=== DATA SHOWN ===

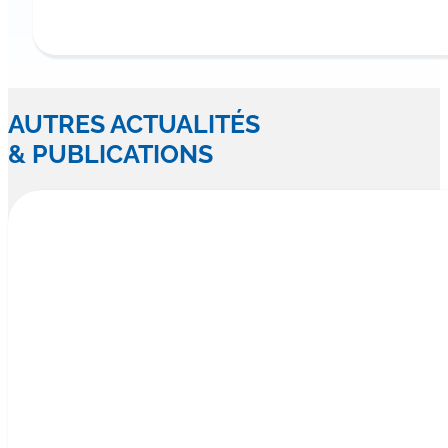
AUTRES ACTUALITÉS
& PUBLICATIONS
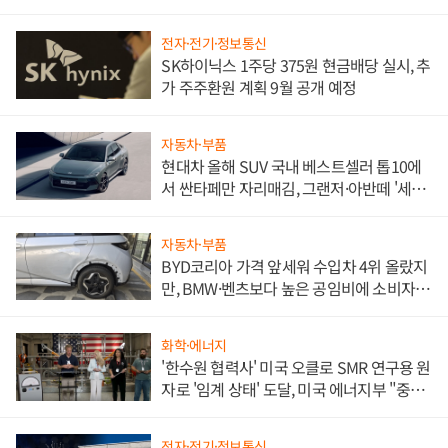
전자·전기·정보통신
SK하이닉스 1주당 375원 현금배당 실시, 추
가 주주환원 계획 9월 공개 예정
자동차·부품
현대차 올해 SUV 국내 베스트셀러 톱10에
서 싼타페만 자리매김, 그랜저·아반떼 '세단
쌍끌이'로 내수 방어
자동차·부품
BYD코리아 가격 앞세워 수입차 4위 올랐지
만, BMW·벤츠보다 높은 공임비에 소비자
불만 폭발
화학·에너지
'한수원 협력사' 미국 오클로 SMR 연구용 원
자로 '임계 상태' 도달, 미국 에너지부 "중요
한 이정표"
전자·전기·정보통신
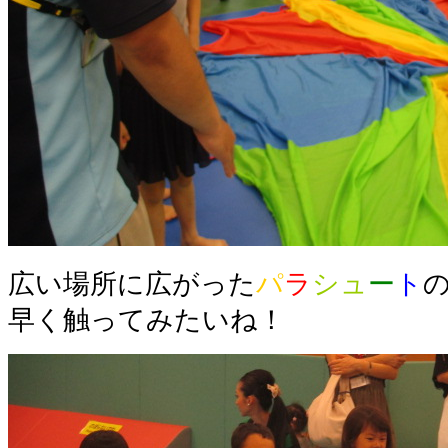
広い場所に広がった
パ
ラ
シュ
ー
ト
早く触ってみたいね！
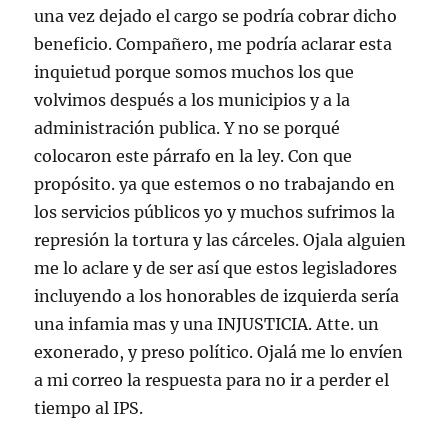
una vez dejado el cargo se podría cobrar dicho
beneficio. Compañero, me podría aclarar esta
inquietud porque somos muchos los que
volvimos después a los municipios y a la
administración publica. Y no se porqué
colocaron este párrafo en la ley. Con que
propósito. ya que estemos o no trabajando en
los servicios públicos yo y muchos sufrimos la
represión la tortura y las cárceles. Ojala alguien
me lo aclare y de ser así que estos legisladores
incluyendo a los honorables de izquierda sería
una infamia mas y una INJUSTICIA. Atte. un
exonerado, y preso político. Ojalá me lo envíen
a mi correo la respuesta para no ir a perder el
tiempo al IPS.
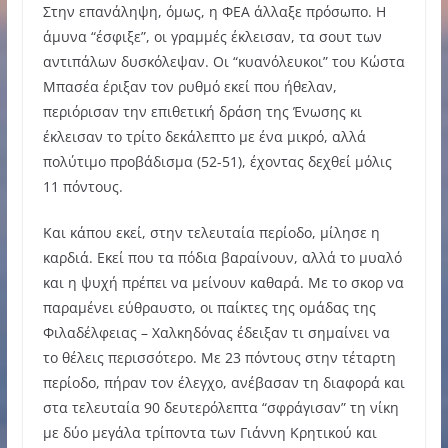
Στην επανάληψη, όμως, η ΦΕΑ άλλαξε πρόσωπο. Η
άμυνα “έσφιξε”, οι γραμμές έκλεισαν, τα σουτ των
αντιπάλων δυσκόλεψαν. Οι “κυανόλευκοι” του Κώστα
Μπασέα έριξαν τον ρυθμό εκεί που ήθελαν,
περιόρισαν την επιθετική δράση της Ένωσης κι
έκλεισαν το τρίτο δεκάλεπτο με ένα μικρό, αλλά
πολύτιμο προβάδισμα (52-51), έχοντας δεχθεί μόλις
11 πόντους.
Και κάπου εκεί, στην τελευταία περίοδο, μίλησε η
καρδιά. Εκεί που τα πόδια βαραίνουν, αλλά το μυαλό
και η ψυχή πρέπει να μείνουν καθαρά. Με το σκορ να
παραμένει εύθραυστο, οι παίκτες της ομάδας της
Φιλαδέλφειας – Χαλκηδόνας έδειξαν τι σημαίνει να
το θέλεις περισσότερο. Με 23 πόντους στην τέταρτη
περίοδο, πήραν τον έλεγχο, ανέβασαν τη διαφορά και
στα τελευταία 90 δευτερόλεπτα “σφράγισαν” τη νίκη
με δύο μεγάλα τρίποντα των Γιάννη Κρητικού και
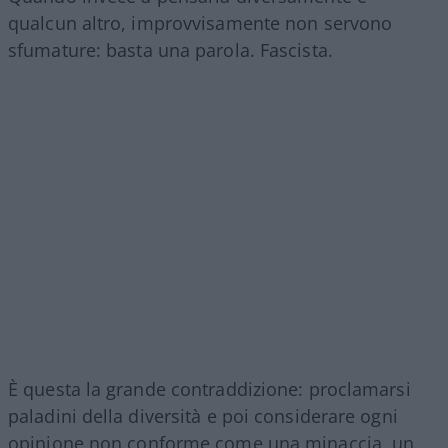
qualcun altro, improvvisamente non servono
sfumature: basta una parola. Fascista.
È questa la grande contraddizione: proclamarsi
paladini della diversità e poi considerare ogni
opinione non conforme come una minaccia, un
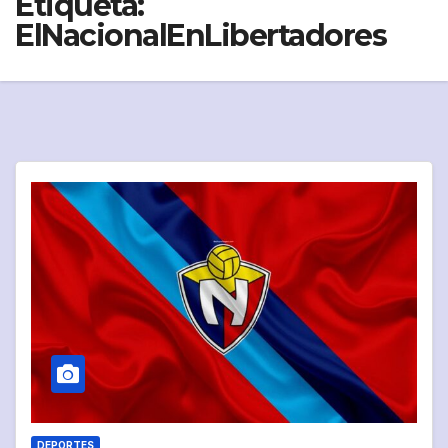
Etiqueta:
ElNacionalEnLibertadores
DEPORTES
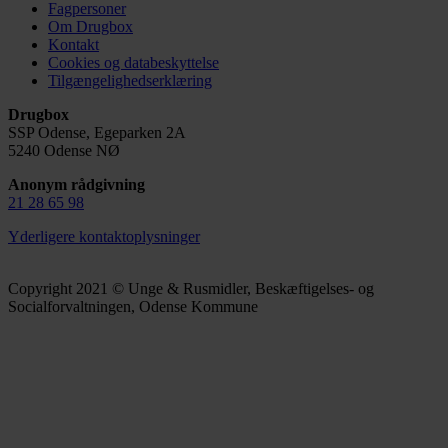
Fagpersoner
Om Drugbox
Kontakt
Cookies og databeskyttelse
Tilgængelighedserklæring
Drugbox
SSP Odense, Egeparken 2A
5240 Odense NØ
Anonym rådgivning
21 28 65 98
Yderligere kontaktoplysninger
Copyright 2021 © Unge & Rusmidler, Beskæftigelses- og
Socialforvaltningen, Odense Kommune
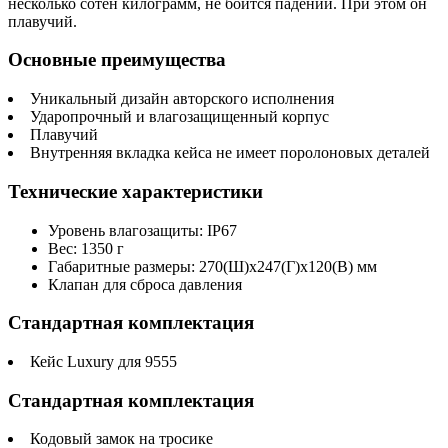
несколько сотен килограмм, не боится падений. При этом он
плавучий.
Основные преимущества
Уникальный дизайн авторского исполнения
Ударопрочный и влагозащищенный корпус
Плавучий
Внутренняя вкладка кейса не имеет поролоновых деталей
Технические характеристики
Уровень влагозащиты: IP67
Вес: 1350 г
Габаритные размеры: 270(Ш)x247(Г)x120(В) мм
Клапан для сброса давления
Стандартная комплектация
Кейс Luxury для 9555
Стандартная комплектация
Кодовый замок на тросике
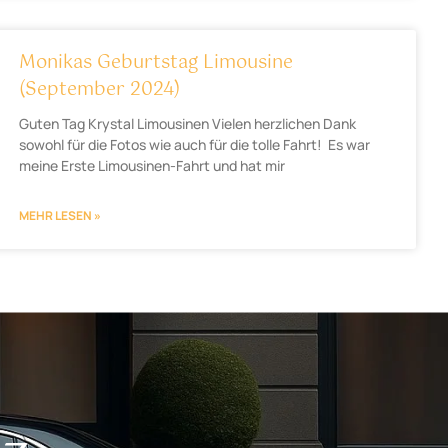
Monikas Geburtstag Limousine
(September 2024)
Guten Tag Krystal Limousinen Vielen herzlichen Dank
sowohl für die Fotos wie auch für die tolle Fahrt! Es war
meine Erste Limousinen-Fahrt und hat mir
MEHR LESEN »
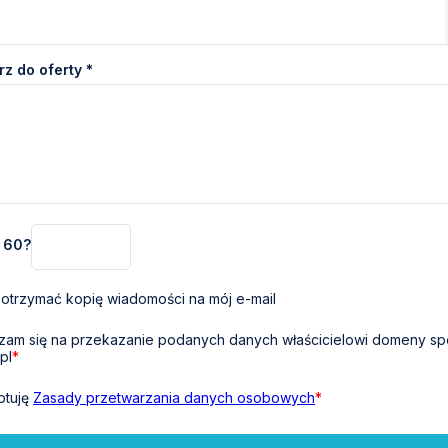
z do oferty *
+ 60?
otrzymać kopię wiadomości na mój e-mail
am się na przekazanie podanych danych właścicielowi domeny sp
pl
*
ptuję
Zasady przetwarzania danych osobowych
*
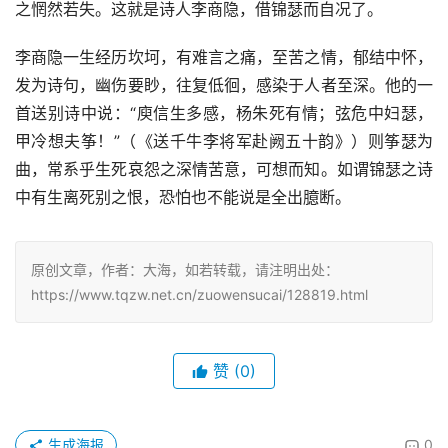
之惘然若失。这就是诗人李商隐，借锦瑟而自况了。
李商隐一生经历坎坷，有难言之痛，至苦之情，郁结中怀，
发为诗句，幽伤要眇，往复低徊，感染于人者至深。他的一
首送别诗中说：“庾信生多感，杨朱死有情；弦危中妇瑟，
甲冷想夫筝！”（《送千牛李将军赴阙五十韵》）则筝瑟为
曲，常系乎生死哀怨之深情苦意，可想而知。如谓锦瑟之诗
中有生离死别之恨，恐怕也不能说是全出臆断。
原创文章，作者：大海，如若转载，请注明出处：
https://www.tqzw.net.cn/zuowensucai/128819.html
赞
(0)
生成海报
0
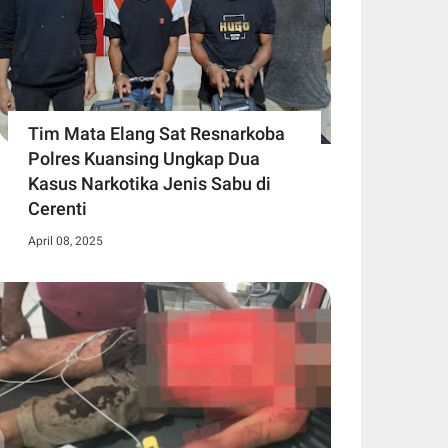
Tim Mata Elang Sat Resnarkoba
Polres Kuansing Ungkap Dua
Kasus Narkotika Jenis Sabu di
Cerenti
April 08, 2025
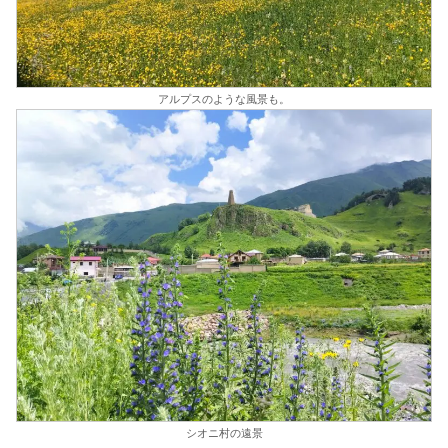
アルプスのような風景も。
シオニ村の遠景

=== BRIEF ===
Your answer must be the full listing, word for word, minus any images.

=== THE ANSWER ===
AUTRES ACTUALITÉS
& PUBLICATIONS
전자·전기·정보통신
SK하이닉스 1주당 375원 현금배당 실시, 추
가 주주환원 계획 9월 공개 예정
자동차·부품
현대차 올해 SUV 국내 베스트셀러 톱10에
서 싼타페만 자리매김, 그랜저·아반떼 '세단
쌍끌이'로 내수 방어
자동차·부품
BYD코리아 가격 앞세워 수입차 4위 올랐지
만, BMW·벤츠보다 높은 공임비에 소비자
불만 폭발
화학·에너지
'한수원 협력사' 미국 오클로 SMR 연구용 원
자로 '임계 상태' 도달, 미국 에너지부 "중요
한 이정표"
전자·전기·정보통신
広い場所に広がった
パ
ラ
シュ
ー
ト
早く触ってみたいね！
una vez dejado el cargo se podría cobrar dicho
beneficio. Compañero, me podría aclarar esta
inquietud porque somos muchos los que
volvimos después a los municipios y a la
administración publica. Y no se porqué
colocaron este párrafo en la ley. Con que
propósito. ya que estemos o no trabajando en
los servicios públicos yo y muchos sufrimos la
represión la tortura y las cárceles. Ojala alguien
me lo aclare y de ser así que estos legisladores
incluyendo a los honorables de izquierda sería
una infamia mas y una INJUSTICIA. Atte. un
exonerado, y preso político. Ojalá me lo envíen
a mi correo la respuesta para no ir a perder el
tiempo al IPS.
Στην επανάληψη, όμως, η ΦΕΑ άλλαξε πρόσωπο. Η
άμυνα “έσφιξε”, οι γραμμές έκλεισαν, τα σουτ των
αντιπάλων δυσκόλεψαν. Οι “κυανόλευκοι” του Κώστα
Μπασέα έριξαν τον ρυθμό εκεί που ήθελαν,
περιόρισαν την επιθετική δράση της Ένωσης κι
έκλεισαν το τρίτο δεκάλεπτο με ένα μικρό, αλλά
πολύτιμο προβάδισμα (52-51), έχοντας δεχθεί μόλις
11 πόντους.
Και κάπου εκεί, στην τελευταία περίοδο, μίλησε η
καρδιά. Εκεί που τα πόδια βαραίνουν, αλλά το μυαλό
και η ψυχή πρέπει να μείνουν καθαρά. Με το σκορ να
παραμένει εύθραυστο, οι παίκτες της ομάδας της
Φιλαδέλφειας – Χαλκηδόνας έδειξαν τι σημαίνει να
το θέλεις περισσότερο. Με 23 πόντους στην τέταρτη
περίοδο, πήραν τον έλεγχο, ανέβασαν τη διαφορά και
στα τελευταία 90 δευτερόλεπτα “σφράγισαν” τη νίκη
με δύο μεγάλα τρίποντα των Γιάννη Κρητικού και
qualcun altro, improvvisamente non servono
sfumature: basta una parola. Fascista.
È questa la grande contraddizione: proclamarsi
paladini della diversità e poi considerare ogni
opinione non conforme come una minaccia, un
Etiqueta:
ElNacionalEnLibertadores
DEPORTES
Fagpersoner
Om Drugbox
Kontakt
Cookies og databeskyttelse
Tilgængelighedserklæring
Drugbox
SSP Odense, Egeparken 2A
5240 Odense NØ
Anonym rådgivning
21 28 65 98
Yderligere kontaktoplysninger
Copyright 2021 © Unge & Rusmidler, Beskæftigelses- og
Socialforvaltningen, Odense Kommune
несколько сотен килограмм, не боится падений. При этом он
плавучий.
Основные преимущества
Уникальный дизайн авторского исполнения
Ударопрочный и влагозащищенный корпус
Плавучий
Внутренняя вкладка кейса не имеет поролоновых деталей
Технические характеристики
Уровень влагозащиты: IP67
Вес: 1350 г
Габаритные размеры: 270(Ш)x247(Г)x120(В) мм
Клапан для сброса давления
Стандартная комплектация
Кейс Luxury для 9555
Стандартная комплектация
Кодовый замок на тросике
Monikas Geburtstag Limousine
(September 2024)
Guten Tag Krystal Limousinen Vielen herzlichen Dank
sowohl für die Fotos wie auch für die tolle Fahrt! Es war
meine Erste Limousinen-Fahrt und hat mir
MEHR LESEN »
z do oferty *
+ 60?
otrzymać kopię wiadomości na mój e-mail
am się na przekazanie podanych danych właścicielowi domeny sp
pl
*
ptuję
Zasady przetwarzania danych osobowych
*
之惘然若失。这就是诗人李商隐，借锦瑟而自况了。
李商隐一生经历坎坷，有难言之痛，至苦之情，郁结中怀，
发为诗句，幽伤要眇，往复低徊，感染于人者至深。他的一
首送别诗中说：“庾信生多感，杨朱死有情；弦危中妇瑟，
甲冷想夫筝！”（《送千牛李将军赴阙五十韵》）则筝瑟为
曲，常系乎生死哀怨之深情苦意，可想而知。如谓锦瑟之诗
中有生离死别之恨，恐怕也不能说是全出臆断。
原创文章，作者：大海，如若转载，请注明出处：
https://www.tqzw.net.cn/zuowensucai/128819.html
赞
(0)
生成海报
0
Tim Mata Elang Sat Resnarkoba
Polres Kuansing Ungkap Dua
Kasus Narkotika Jenis Sabu di
Cerenti
April 08, 2025
アルプスのような風景も。
シオニ村の遠景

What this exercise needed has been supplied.